Survei BI; Harga Properti Komersial Tumbuh Melambat

Big Banner

Jakarta, mpi-update. Survei berkala Bank Indonesia (BI) menunjukkan pada periode kwartal IV 2015 lalu perkembangan harga properti komersial menunjukkan tumbuh melambat secara triwulanan, namun meningkat secara tahunan.

Indeks Harga Properti Komersial pada triwulan IV-2015 meningkat 0,43% (qtq), lebih rendah dibandingkan triwulan sebelumnya (0,64%, qtq). Melambatnya kenaikan harga properti secara triwulanan disebabkan oleh masih lemahnya permintaan terhadap hunian properti komersial.

Sementara itu secara tahunan, harga properti komersial meningkat lebih tinggi (27,11%, yoy) dari triwulan sebelumnya (26,02%,yoy).  Indeks pasokan properti komersial pada triwulan IV-2015 menunjukkan pertumbuhan yang lebih tinggi dari triwulan sebelumnya, dari 0,45% (qtq) menjadi 0,88% (qtq).

Pertumbuhan pasokan properti komersial terjadi di semua segmen,terutama apartemensebesar 5,48% (qtq) dan 23,20% (yoy)di wilayah Jakarta.  Perlambatan juga terjadi pada indeks permintaan properti komersial baik secara triwulanan (0,54%, qtq) maupun tahunan (13,63%, yoy). Perlambatanpermintaan terjadi pada segmen hotel, lahan industri, dan warehouse complex.

Metodologi  Perkembangan Properti Komersial merupakan analisa properti triwulanan yang dilaksanakan sejak Triwulan I-1996. Analisa tersebut mencakup 5 jenis properti komersial, yaitu: perkantoran, pusat perbelanjaan, apartemen, hotel, dan lahan industri.
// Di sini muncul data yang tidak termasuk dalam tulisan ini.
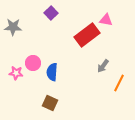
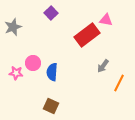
gray star: rotated 24 degrees counterclockwise
brown square: moved 1 px right, 3 px down
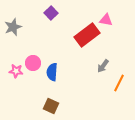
pink star: moved 2 px up
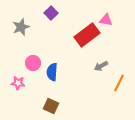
gray star: moved 8 px right
gray arrow: moved 2 px left; rotated 24 degrees clockwise
pink star: moved 2 px right, 12 px down
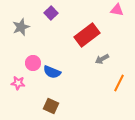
pink triangle: moved 11 px right, 10 px up
gray arrow: moved 1 px right, 7 px up
blue semicircle: rotated 72 degrees counterclockwise
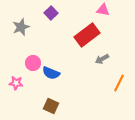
pink triangle: moved 14 px left
blue semicircle: moved 1 px left, 1 px down
pink star: moved 2 px left
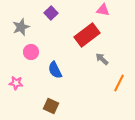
gray arrow: rotated 72 degrees clockwise
pink circle: moved 2 px left, 11 px up
blue semicircle: moved 4 px right, 3 px up; rotated 42 degrees clockwise
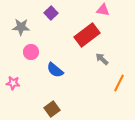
gray star: rotated 24 degrees clockwise
blue semicircle: rotated 24 degrees counterclockwise
pink star: moved 3 px left
brown square: moved 1 px right, 3 px down; rotated 28 degrees clockwise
Pengumpulan data dilakukan oleh pihak ketiga (outsourcing) dengan menghubungi responden secara langsung (face to face) atau melalui telepon, dan melakukan pencatatan data atas jumlah pasokan, tingkat hunian dan penjualan, serta harga jual dan tarif sewa properti komersial.

Pelaksanaan properti komersial mulai triwulan I-2014 melibatkan wilayah Batam. Pengolahan data dilakukan dengan metode rata-rata tertimbang terhadap luas atau jumlah unit masing-masing properti.

Paparan mengenai properti komersial bertujuan untuk mengetahui secara dini arah dan tekanan harga properti komersial sebagai salah satu indikator perkembangan inflasi harga aset. Sejak triwulan II-2014 melibatkan wilayah Makassar, dan sejak triwulan I-2015 melibatkan wilayah Medan, Semarang, dan Surabaya.